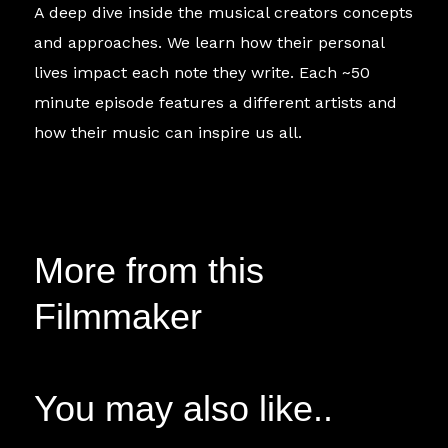
A deep dive inside the musical creators concepts
and approaches. We learn how their personal
lives impact each note they write. Each ~50
minute episode features a different artists and
how their music can inspire us all.
More from this
Filmmaker
You may also like..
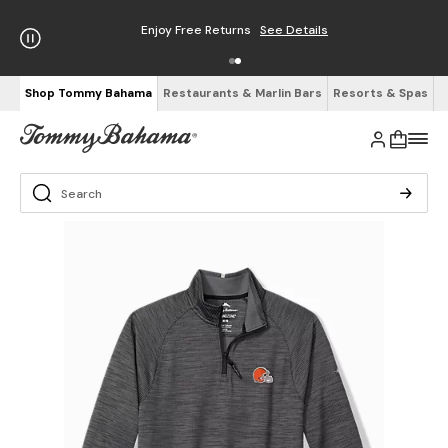
Enjoy Free Returns
See Details
Shop Tommy Bahama
Restaurants & Marlin Bars
Resorts & Spas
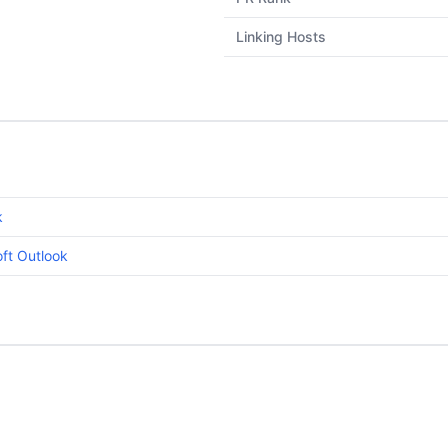
Linking Hosts
k
ft Outlook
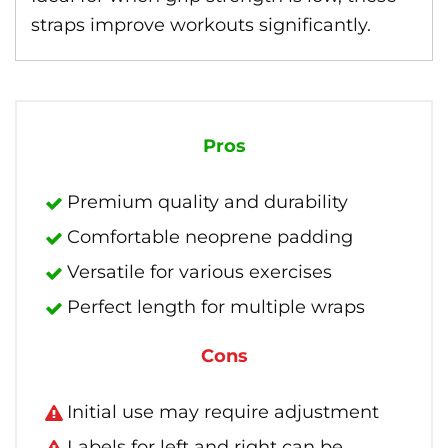
straps improve workouts significantly.
Pros
Premium quality and durability
Comfortable neoprene padding
Versatile for various exercises
Perfect length for multiple wraps
Cons
Initial use may require adjustment
Labels for left and right can be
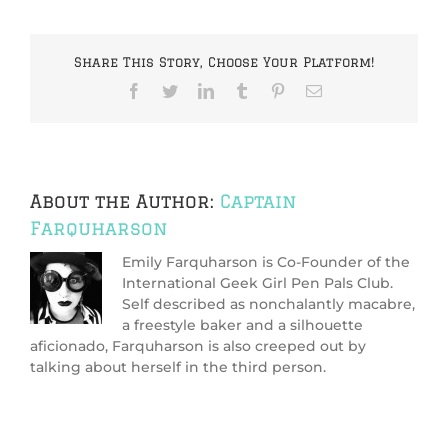
have
any
tips
Share This Story, Choose Your Platform!
for
me
Facebook
Twitter
LinkedIn
Tumblr
Pinterest
Email
as
to
how
I
can
screen
About the Author:
Captain
my
Farquharson
match?
Emily Farquharson is Co-Founder of the
International Geek Girl Pen Pals Club.
Self described as nonchalantly macabre,
a freestyle baker and a silhouette
aficionado, Farquharson is also creeped out by
talking about herself in the third person.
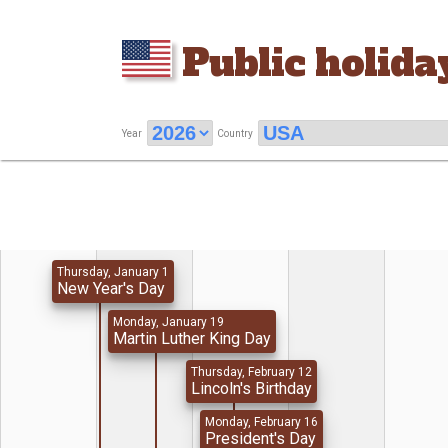
Public holida
Year
Country
Thursday, January 1
New Year's Day
Monday, January 19
Martin Luther King Day
Thursday, February 12
Lincoln's Birthday
Monday, February 16
President's Day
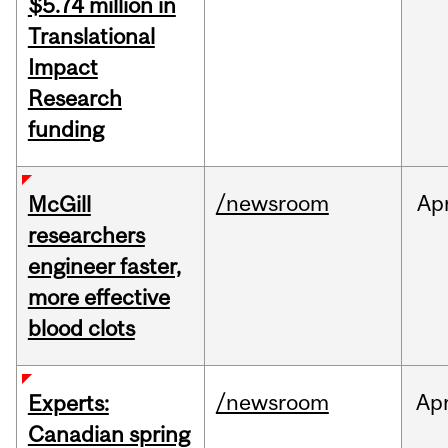
$5.74 million in
Translational
Impact
Research
funding
/newsroom
Ap
McGill
researchers
engineer faster,
more effective
blood clots
/newsroom
Ap
Experts:
Canadian spring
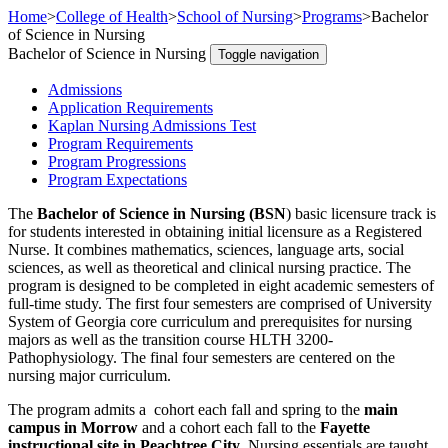
Home
>
College of Health
>
School of Nursing
>
Programs
>
Bachelor
of Science in Nursing
Bachelor of Science in Nursing
Toggle navigation
Admissions
Application Requirements
Kaplan Nursing Admissions Test
Program Requirements
Program Progressions
Program Expectations
The
Bachelor of Science in Nursing (BSN
) basic licensure track is
for students interested in obtaining initial licensure as a Registered
Nurse. It combines mathematics, sciences, language arts, social
sciences, as well as theoretical and clinical nursing practice. The
program is designed to be completed in eight academic semesters of
full-time study. The first four semesters are comprised of University
System of Georgia core curriculum and prerequisites for nursing
majors as well as the transition course HLTH 3200-
Pathophysiology. The final four semesters are centered on the
nursing major curriculum.
The program admits a cohort each fall and spring to the
main
campus in Morrow
and a cohort each fall to the
Fayette
instructional site in Peachtree City
. Nursing essentials are taught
......
Output each record verbatim and leave out its pictures.

A deep dive inside the musical creators concepts
and approaches. We learn how their personal
lives impact each note they write. Each ~50
minute episode features a different artists and
how their music can inspire us all.
More from this
Filmmaker
You may also like..
Enjoy Free Returns
See Details
Shop Tommy Bahama
Restaurants & Marlin Bars
Resorts & Spas
Linking Hosts
k
ft Outlook
straps improve workouts significantly.
Pros
Premium quality and durability
Comfortable neoprene padding
Versatile for various exercises
Perfect length for multiple wraps
Cons
Initial use may require adjustment
Labels for left and right can be
have
any
tips
Share This Story, Choose Your Platform!
for
me
Facebook
Twitter
LinkedIn
Tumblr
Pinterest
Email
as
to
how
I
can
screen
About the Author:
Captain
my
Farquharson
match?
Emily Farquharson is Co-Founder of the
International Geek Girl Pen Pals Club.
Self described as nonchalantly macabre,
a freestyle baker and a silhouette
aficionado, Farquharson is also creeped out by
talking about herself in the third person.
Public holida
Year
Country
Thursday, January 1
New Year's Day
Monday, January 19
Martin Luther King Day
Thursday, February 12
Lincoln's Birthday
Monday, February 16
President's Day
$5.74 million in
Translational
Impact
Research
funding
/newsroom
Ap
McGill
researchers
engineer faster,
more effective
blood clots
/newsroom
Ap
Experts:
Canadian spring
Home
>
College of Health
>
School of Nursing
>
Programs
>
Bachelor
of Science in Nursing
Bachelor of Science in Nursing
Toggle navigation
Admissions
Application Requirements
Kaplan Nursing Admissions Test
Program Requirements
Program Progressions
Program Expectations
The
Bachelor of Science in Nursing (BSN
) basic licensure track is
for students interested in obtaining initial licensure as a Registered
Nurse. It combines mathematics, sciences, language arts, social
sciences, as well as theoretical and clinical nursing practice. The
program is designed to be completed in eight academic semesters of
full-time study. The first four semesters are comprised of University
System of Georgia core curriculum and prerequisites for nursing
majors as well as the transition course HLTH 3200-
Pathophysiology. The final four semesters are centered on the
nursing major curriculum.
The program admits a cohort each fall and spring to the
main
campus in Morrow
and a cohort each fall to the
Fayette
instructional site in Peachtree City
. Nursing essentials are taught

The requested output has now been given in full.